In terms of software and gathering all the Street View images for an entire trip, I built a script using the Google Maps APIs. At a high level, my script takes two GPS coordinates as an input (origin and destination), asks the API for the driving directions from origin to destination, parses the directions and decodes the polyline for each segment of the route, determines the viewing angle between each two consecutive coordinates on the path and then asks the Street View API for an image at each coordinate, looking in the correct direction of the road.

Here you can see results from two queries – one of them a short trip in New York, the other a longer trip in the desert – at different display frame rates (computer rendering, not Arduino.)

Left: 12fps; Right: 8fps;
Left: 4fps; Right: 2fps;
Left: 12fps; Right: 8fps;
Left: 6fps; Right: 2fps;

An interesting artifact I hadn’t thought of before is the fact that the Street View car only travels in one direction for some road segments, so some of the footage will be backwards (the rear-view of the car, played in reverse.) The road motion is the same, but you can notice it in the cars passing by.

I played the frames on Arduino as well. However, the display refresh rate is currently very slow: an image takes about 2.5 seconds to be loaded from the SD card and displayed on screen.

There’s something I really like about the very slow quality of the trip, but at the same time I would like to have more control over the frame rate, or the visual aspect of updating the screen. I’m currently using buffering, with a buffer size of ~80 pixels, which is about the maximum that will fit in Arduino’s 2kb memory. If I managed to get somewhere at 4-8 FPS that’d be great. But that means an image needs to be able to render in ~100-200ms, which is 20 times faster than my current time. Some ideas for optimizations include:

– reducing the bit depth of my BMP files from 24 to 16 or 8. This would reduce the file sizes, therefore theoretically also reducing the read time of reading each frame from the MicroSD card.

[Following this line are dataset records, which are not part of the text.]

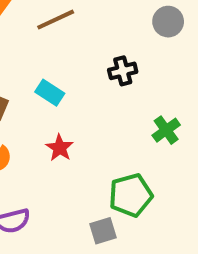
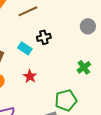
gray circle: (168, 22) -> (88, 26), moved
black cross: (123, 71) -> (44, 37), moved

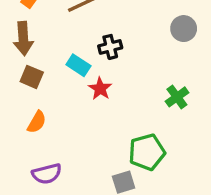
red star: (30, 76) -> (100, 89), moved

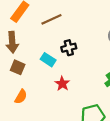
red star: (100, 89) -> (62, 84), moved

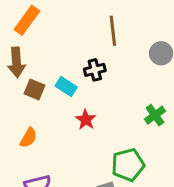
brown line: (51, 19) -> (113, 31), moved, turned -72
brown square: (18, 67) -> (35, 89), moved

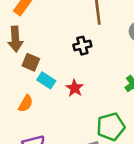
cyan rectangle: (66, 86) -> (46, 80), moved

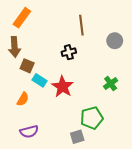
red star: (75, 88) -> (63, 87), size x1.5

– lower image resolutions (currently 360x240), displayed on a portion of the screen. Same considerations as above, plus faster render times. This could work, given that I want to add text elements to the screen as well (compass direction, maybe city/town or coordinates.) However, anything less than 75% of the screen size would be too small.

– replace the Arduino UNO with a board that has more SRAM. If I managed to fit one or two frames inside of the RAM, rendering could be significantly faster. However, I would need hundreds of kilobytes of SRAM per frame. Teensy boards have 64k, which would still allow me to have a more sizeable buffer.

Another limitation for my initial idea is the API limit for Google Street View. Using the free Google Cloud Credits I’ve accumulated, I could make about 100,000 requests (1 image / request.) This will not be enough for the original NY – LA trip I had planned, but I can shorten my trip.